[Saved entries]
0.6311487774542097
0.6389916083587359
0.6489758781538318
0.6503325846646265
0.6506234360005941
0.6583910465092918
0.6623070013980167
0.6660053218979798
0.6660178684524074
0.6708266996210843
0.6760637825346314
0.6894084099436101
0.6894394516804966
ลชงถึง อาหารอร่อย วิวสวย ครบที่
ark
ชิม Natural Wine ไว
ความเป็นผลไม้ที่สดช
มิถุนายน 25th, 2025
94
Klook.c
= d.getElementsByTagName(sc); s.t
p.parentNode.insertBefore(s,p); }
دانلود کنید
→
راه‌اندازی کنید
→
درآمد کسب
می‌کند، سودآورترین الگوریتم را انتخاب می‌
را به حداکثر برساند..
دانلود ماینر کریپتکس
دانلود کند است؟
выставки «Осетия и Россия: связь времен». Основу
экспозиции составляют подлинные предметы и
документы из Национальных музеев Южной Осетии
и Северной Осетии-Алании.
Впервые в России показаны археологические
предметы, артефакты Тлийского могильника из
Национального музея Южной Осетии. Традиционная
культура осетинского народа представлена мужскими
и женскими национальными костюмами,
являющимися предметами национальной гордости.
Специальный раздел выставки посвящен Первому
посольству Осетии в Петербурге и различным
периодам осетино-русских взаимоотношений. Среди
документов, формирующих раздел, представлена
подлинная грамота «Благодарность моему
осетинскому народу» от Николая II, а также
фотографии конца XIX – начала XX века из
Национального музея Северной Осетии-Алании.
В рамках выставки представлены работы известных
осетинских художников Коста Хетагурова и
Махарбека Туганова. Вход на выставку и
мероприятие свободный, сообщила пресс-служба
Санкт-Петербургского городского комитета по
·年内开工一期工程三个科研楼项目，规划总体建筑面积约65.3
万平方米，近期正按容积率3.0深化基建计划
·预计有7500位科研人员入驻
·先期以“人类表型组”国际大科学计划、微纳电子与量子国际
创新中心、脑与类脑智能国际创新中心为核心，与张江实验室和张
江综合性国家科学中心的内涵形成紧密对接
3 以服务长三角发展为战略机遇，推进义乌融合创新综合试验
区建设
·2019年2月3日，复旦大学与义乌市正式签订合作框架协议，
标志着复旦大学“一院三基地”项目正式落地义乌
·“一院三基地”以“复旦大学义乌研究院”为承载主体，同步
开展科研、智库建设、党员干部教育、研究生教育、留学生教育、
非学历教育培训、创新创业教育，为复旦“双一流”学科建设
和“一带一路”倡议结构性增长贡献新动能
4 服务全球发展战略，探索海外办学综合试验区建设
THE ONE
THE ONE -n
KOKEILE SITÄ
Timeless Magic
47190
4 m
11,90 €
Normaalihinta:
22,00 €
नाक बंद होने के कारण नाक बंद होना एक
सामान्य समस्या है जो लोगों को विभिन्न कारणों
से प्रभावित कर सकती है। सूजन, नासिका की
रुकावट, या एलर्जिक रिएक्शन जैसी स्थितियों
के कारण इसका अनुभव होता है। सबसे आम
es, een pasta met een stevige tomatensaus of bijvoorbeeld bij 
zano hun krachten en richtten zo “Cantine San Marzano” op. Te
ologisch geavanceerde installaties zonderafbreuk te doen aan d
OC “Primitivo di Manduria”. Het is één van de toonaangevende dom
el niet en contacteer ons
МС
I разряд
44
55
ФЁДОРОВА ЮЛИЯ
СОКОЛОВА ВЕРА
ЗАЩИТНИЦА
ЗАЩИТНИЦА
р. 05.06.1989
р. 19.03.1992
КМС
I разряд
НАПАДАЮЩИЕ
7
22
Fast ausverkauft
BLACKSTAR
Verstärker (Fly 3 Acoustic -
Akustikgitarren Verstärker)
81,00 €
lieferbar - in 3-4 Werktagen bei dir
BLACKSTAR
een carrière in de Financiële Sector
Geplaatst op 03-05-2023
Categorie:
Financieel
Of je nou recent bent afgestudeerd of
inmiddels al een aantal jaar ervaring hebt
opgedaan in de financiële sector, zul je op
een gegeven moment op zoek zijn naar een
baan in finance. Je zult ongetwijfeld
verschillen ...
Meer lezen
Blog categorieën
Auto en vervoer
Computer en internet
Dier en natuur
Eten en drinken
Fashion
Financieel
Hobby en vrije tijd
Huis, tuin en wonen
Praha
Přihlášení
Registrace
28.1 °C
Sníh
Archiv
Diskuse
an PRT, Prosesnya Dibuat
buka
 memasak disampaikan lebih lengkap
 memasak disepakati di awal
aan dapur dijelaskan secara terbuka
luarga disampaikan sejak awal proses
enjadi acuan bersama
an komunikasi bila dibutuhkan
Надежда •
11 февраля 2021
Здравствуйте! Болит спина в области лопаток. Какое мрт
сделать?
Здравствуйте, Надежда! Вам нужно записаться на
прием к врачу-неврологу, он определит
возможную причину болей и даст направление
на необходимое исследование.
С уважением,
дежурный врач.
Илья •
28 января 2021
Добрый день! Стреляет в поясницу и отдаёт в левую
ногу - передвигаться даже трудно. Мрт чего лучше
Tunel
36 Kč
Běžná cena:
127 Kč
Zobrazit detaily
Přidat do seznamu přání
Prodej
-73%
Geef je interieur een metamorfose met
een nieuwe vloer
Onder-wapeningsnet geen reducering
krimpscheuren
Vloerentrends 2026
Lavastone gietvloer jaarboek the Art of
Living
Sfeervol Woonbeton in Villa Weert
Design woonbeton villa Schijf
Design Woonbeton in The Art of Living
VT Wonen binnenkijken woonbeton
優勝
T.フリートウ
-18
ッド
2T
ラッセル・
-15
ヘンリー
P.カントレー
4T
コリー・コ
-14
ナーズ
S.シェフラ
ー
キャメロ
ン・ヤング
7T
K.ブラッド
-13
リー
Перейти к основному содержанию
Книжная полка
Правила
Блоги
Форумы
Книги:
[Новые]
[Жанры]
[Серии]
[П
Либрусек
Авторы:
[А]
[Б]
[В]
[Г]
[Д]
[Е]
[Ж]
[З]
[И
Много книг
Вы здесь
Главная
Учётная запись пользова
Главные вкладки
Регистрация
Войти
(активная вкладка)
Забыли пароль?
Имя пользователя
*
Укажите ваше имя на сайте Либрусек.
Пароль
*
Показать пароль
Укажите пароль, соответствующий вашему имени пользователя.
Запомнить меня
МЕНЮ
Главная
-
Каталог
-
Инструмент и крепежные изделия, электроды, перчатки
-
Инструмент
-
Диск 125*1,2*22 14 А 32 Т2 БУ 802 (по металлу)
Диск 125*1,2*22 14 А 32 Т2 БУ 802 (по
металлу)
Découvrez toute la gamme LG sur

About this task: What are the lines above that hold the string "Северной"? Copy them.

Written response:
и Северной Осетии-Алании.
Национального музея Северной Осетии-Алании.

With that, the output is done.